◆ WHAT THE EXERCISE ASKS: A verbatim repetition of the data below is requested, without images.

(Collected data entries)
========
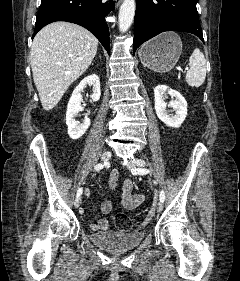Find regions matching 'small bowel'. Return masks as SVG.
Segmentation results:
<instances>
[{
    "instance_id": "c3829d8e",
    "label": "small bowel",
    "mask_w": 240,
    "mask_h": 281,
    "mask_svg": "<svg viewBox=\"0 0 240 281\" xmlns=\"http://www.w3.org/2000/svg\"><path fill=\"white\" fill-rule=\"evenodd\" d=\"M120 174L119 171L114 169L110 173L108 186L110 189H113L118 180ZM86 195L90 194V191L87 189L85 192ZM145 197L141 193H133V183L129 178H124L122 181V195H121V202L122 205L127 209H135L140 206ZM112 210V203L109 200H104L101 204V211L103 214H108ZM83 213V209L80 210ZM90 228L93 231H106L109 229V222L107 219H100L97 222L90 223Z\"/></svg>"
}]
</instances>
========
◆ YOUR RESPONSE:
Find regions matching 'small bowel'. Return masks as SVG.
Segmentation results:
<instances>
[{
    "instance_id": "c3829d8e",
    "label": "small bowel",
    "mask_w": 240,
    "mask_h": 281,
    "mask_svg": "<svg viewBox=\"0 0 240 281\" xmlns=\"http://www.w3.org/2000/svg\"><path fill=\"white\" fill-rule=\"evenodd\" d=\"M120 174L119 171L114 169L110 173L108 186L110 189H113L118 180ZM86 195L90 194V191L87 189L85 192ZM145 197L141 193H133V183L129 178H124L122 181V195H121V202L122 205L127 209H135L140 206ZM112 210V203L109 200H104L101 204V211L103 214H108ZM83 213V209L80 210ZM90 228L93 231H106L109 229V222L107 219H100L97 222L90 223Z\"/></svg>"
}]
</instances>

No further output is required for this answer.